-- Information provided follows --
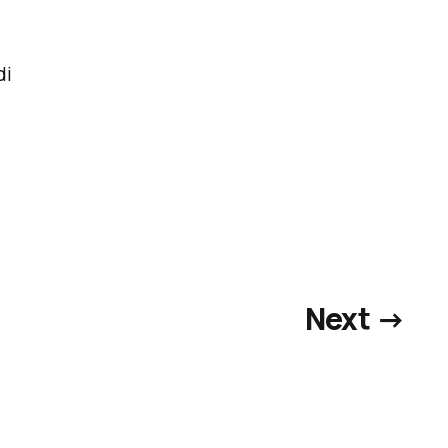
di
Next →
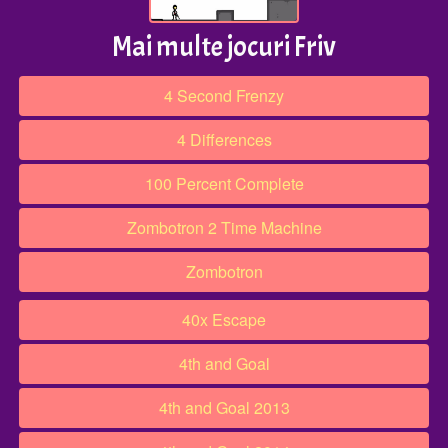
Mai multe jocuri Friv
4 Second Frenzy
4 Differences
100 Percent Complete
Zombotron 2 Time Machine
Zombotron
40x Escape
4th and Goal
4th and Goal 2013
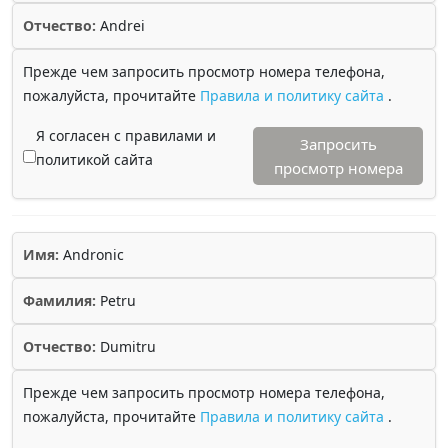
Отчество:
Andrei
Прежде чем запросить просмотр номера телефона,
пожалуйста, прочитайте
Правила и политику сайта
.
Я согласен с правилами и
Запросить
политикой сайта
просмотр номера
Имя:
Andronic
Фамилия:
Petru
Отчество:
Dumitru
Прежде чем запросить просмотр номера телефона,
пожалуйста, прочитайте
Правила и политику сайта
.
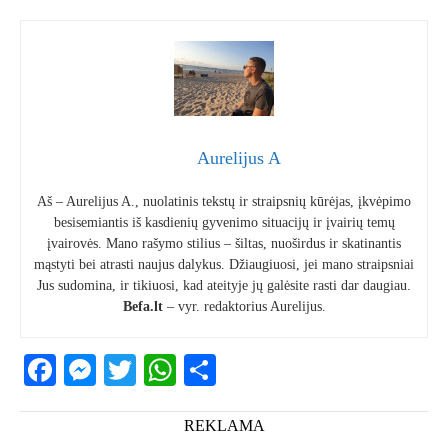
Aurelijus A
Aš – Aurelijus A., nuolatinis tekstų ir straipsnių kūrėjas, įkvėpimo
besisemiantis iš kasdienių gyvenimo situacijų ir įvairių temų
įvairovės. Mano rašymo stilius – šiltas, nuoširdus ir skatinantis
mąstyti bei atrasti naujus dalykus. Džiaugiuosi, jei mano straipsniai
Jus sudomina, ir tikiuosi, kad ateityje jų galėsite rasti dar daugiau.
Befa.lt
– vyr. redaktorius Aurelijus.
Facebook
Messenger
Twitter
WhatsApp
Share
REKLAMA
-- Information provided concluded --
__Work task__:
Each entry above should be printed exactly, and any picture in it left out.

__Answer box__:
di
Next →
Mai multe jocuri Friv
4 Second Frenzy
4 Differences
100 Percent Complete
Zombotron 2 Time Machine
Zombotron
40x Escape
4th and Goal
4th and Goal 2013
Отчество:
Andrei
Прежде чем запросить просмотр номера телефона,
пожалуйста, прочитайте
Правила и политику сайта
.
Я согласен с правилами и
Запросить
политикой сайта
просмотр номера
Имя:
Andronic
Фамилия:
Petru
Отчество:
Dumitru
Прежде чем запросить просмотр номера телефона,
пожалуйста, прочитайте
Правила и политику сайта
.
Aurelijus A
Aš – Aurelijus A., nuolatinis tekstų ir straipsnių kūrėjas, įkvėpimo
besisemiantis iš kasdienių gyvenimo situacijų ir įvairių temų
įvairovės. Mano rašymo stilius – šiltas, nuoširdus ir skatinantis
mąstyti bei atrasti naujus dalykus. Džiaugiuosi, jei mano straipsniai
Jus sudomina, ir tikiuosi, kad ateityje jų galėsite rasti dar daugiau.
Befa.lt
– vyr. redaktorius Aurelijus.
Facebook
Messenger
Twitter
WhatsApp
Share
REKLAMA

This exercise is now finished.